■ Exercise goal ■
Reproduce the listing below from the line with "बिज्ञापनको लागि: 9863964800" to the line with "energie dieselových generátorov", both lines included, character for character, minus any pictures.

START Data listing

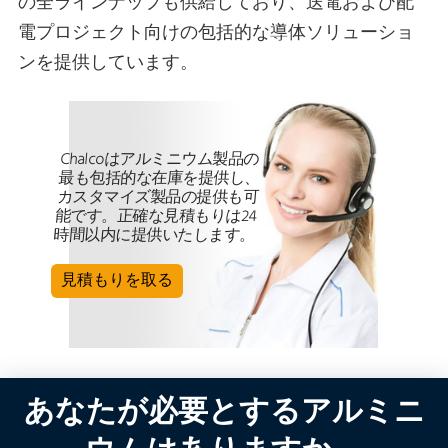
の全ラインナップも供給しており、送電および配
電プロジェクト向けの包括的な導体ソリューショ
ンを提供しています。
Chalcoはアルミニウム製品の
最も包括的な在庫を提供し、
カスタマイズ製品の提供も可
能です。正確な見積もりは24
時間以内に提供いたします。
見積もりを取る
あなたが必要とするアルミニ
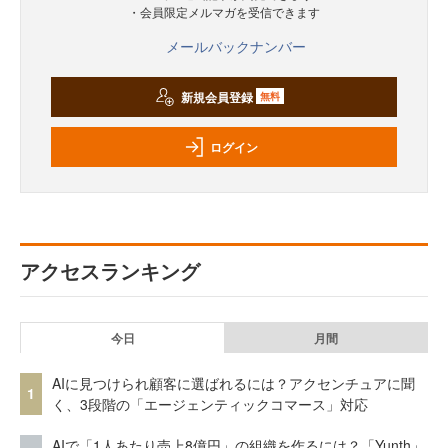
・会員限定メルマガを受信できます
メールバックナンバー
新規会員登録
無料
ログイン
アクセスランキング
今日
月間
AIに見つけられ顧客に選ばれるには？アクセンチュアに聞
1
く、3段階の「エージェンティックコマース」対応
AIで「1人あたり売上8億円」の組織を作るには？「Yunth」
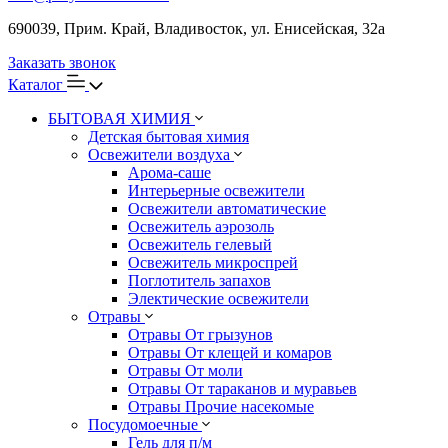
690039, Прим. Край, Владивосток, ул. Енисейская, 32а
Заказать звонок
Каталог
БЫТОВАЯ ХИМИЯ
Детская бытовая химия
Освежители воздуха
Арома-саше
Интерьерные освежители
Освежители автоматические
Освежитель аэрозоль
Освежитель гелевый
Освежитель микроспрей
Поглотитель запахов
Электические освежители
Отравы
Отравы От грызунов
Отравы От клещей и комаров
Отравы От моли
Отравы От тараканов и муравьев
Отравы Прочие насекомые
Посудомоечные
Гель для п/м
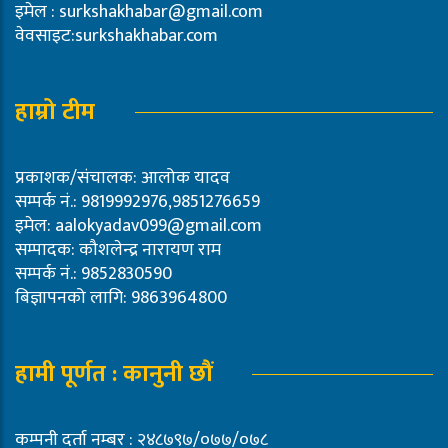
इमेल :
surkshakhabar@gmail.com
वेवसाइट:surkshakhabar.com
हाम्रो टीम
प्रकाशक/संचालक: आलोक यादव
सम्पर्क नं.: 9819992976,9851276659
इमेल:
aalokyadav099@gmail.com
सम्पादक: कौशलेन्द्र नारायण राम
सम्पर्क नं.: 9852830590
बिज्ञापनको लागि: 9863964800
हामी पूर्णत : कानुनी छौं
कम्पनी दर्ता नम्बर : २४८७९७/०७७/०७८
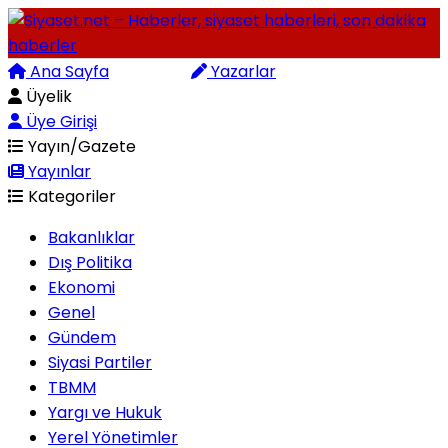
Ana Sayfa
Arama
Yazarlar
Üyelik
Üye Girişi
Yayın/Gazete
Yayınlar
Kategoriler
Bakanlıklar
Dış Politika
Ekonomi
Genel
Gündem
Siyasi Partiler
TBMM
Yargı ve Hukuk
Yerel Yönetimler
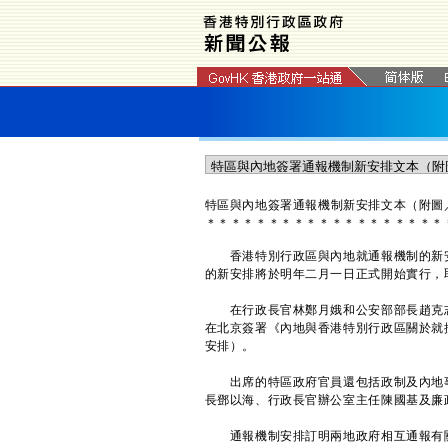
特區與內地
簽署通報機制新安排文本（附圖
＊
＊
＊
＊
＊
＊
＊
＊
＊
＊
＊
＊
＊
＊
＊
＊
＊
＊
＊
香港特別行政區與內地就通報機制的新安
的新安排將於明年二月一日正式開始實行，
在行政長官林鄭月娥和公安部部長趙克志
在北京簽署《內地與香港特別行政區關於就
安排）。
出席的特區政府官員還包括政制及內地事
長鄧以海、行政長官辦公室主任陳國基及廉
通報機制安排訂明兩地政府相互通報有關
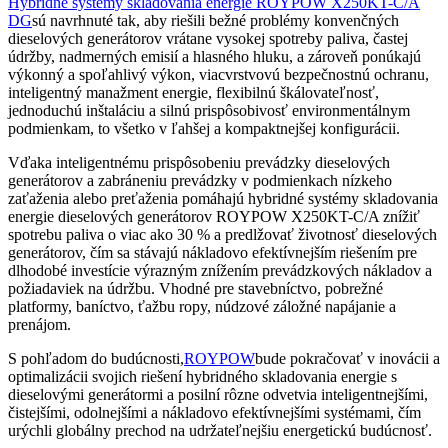
Hybridné systémy skladovania energie ROYPOW X250KT-C/A
DG
sú navrhnuté tak, aby riešili bežné problémy konvenčných
dieselových generátorov vrátane vysokej spotreby paliva, častej
údržby, nadmerných emisií a hlasného hluku, a zároveň ponúkajú
výkonný a spoľahlivý výkon, viacvrstvovú bezpečnostnú ochranu,
inteligentný manažment energie, flexibilnú škálovateľnosť,
jednoduchú inštaláciu a silnú prispôsobivosť environmentálnym
podmienkam, to všetko v ľahšej a kompaktnejšej konfigurácii.
Vďaka inteligentnému prispôsobeniu prevádzky dieselových
generátorov a zabráneniu prevádzky v podmienkach nízkeho
zaťaženia alebo preťaženia pomáhajú hybridné systémy skladovania
energie dieselových generátorov ROYPOW X250KT-C/A znížiť
spotrebu paliva o viac ako 30 % a predlžovať životnosť dieselových
generátorov, čím sa stávajú nákladovo efektívnejším riešením pre
dlhodobé investície výrazným znížením prevádzkových nákladov a
požiadaviek na údržbu. Vhodné pre stavebníctvo, pobrežné
platformy, baníctvo, ťažbu ropy, núdzové záložné napájanie a
prenájom.
S pohľadom do budúcnosti,
ROYPOW
bude pokračovať v inovácii a
optimalizácii svojich riešení hybridného skladovania energie s
dieselovými generátormi a posilní rôzne odvetvia inteligentnejšími,
čistejšími, odolnejšími a nákladovo efektívnejšími systémami, čím
urýchli globálny prechod na udržateľnejšiu energetickú budúcnosť.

END Data listing

■ Answer section ■
बिज्ञापनको लागि: 9863964800
हामी पूर्णत : कानुनी छौं
कम्पनी दर्ता नम्बर : २४८७९७/०७७/०७८
Ana Sayfa
Arama
Yazarlar
Üyelik
Üye Girişi
Yayın/Gazete
Yayınlar
Kategoriler
Bakanlıklar
Dış Politika
Ekonomi
Genel
Gündem
Siyasi Partiler
TBMM
Yargı ve Hukuk
Yerel Yönetimler
特區與內地
簽署通報機制新安排文本（附圖
＊
＊
＊
＊
＊
＊
＊
＊
＊
＊
＊
＊
＊
＊
＊
＊
＊
＊
＊
香港特別行政區與內地就通報機制的新安
的新安排將於明年二月一日正式開始實行，
在行政長官林鄭月娥和公安部部長趙克志
在北京簽署《內地與香港特別行政區關於就
安排）。
出席的特區政府官員還包括政制及內地事
長鄧以海、行政長官辦公室主任陳國基及廉
通報機制安排訂明兩地政府相互通報有關
Hybridné systémy skladovania energie ROYPOW X250KT-C/A
DG
sú navrhnuté tak, aby riešili bežné problémy konvenčných
dieselových generátorov vrátane vysokej spotreby paliva, častej
údržby, nadmerných emisií a hlasného hluku, a zároveň ponúkajú
výkonný a spoľahlivý výkon, viacvrstvovú bezpečnostnú ochranu,
inteligentný manažment energie, flexibilnú škálovateľnosť,
jednoduchú inštaláciu a silnú prispôsobivosť environmentálnym
podmienkam, to všetko v ľahšej a kompaktnejšej konfigurácii.
Vďaka inteligentnému prispôsobeniu prevádzky dieselových
generátorov a zabráneniu prevádzky v podmienkach nízkeho
zaťaženia alebo preťaženia pomáhajú hybridné systémy skladovania
energie dieselových generátorov ROYPOW X250KT-C/A znížiť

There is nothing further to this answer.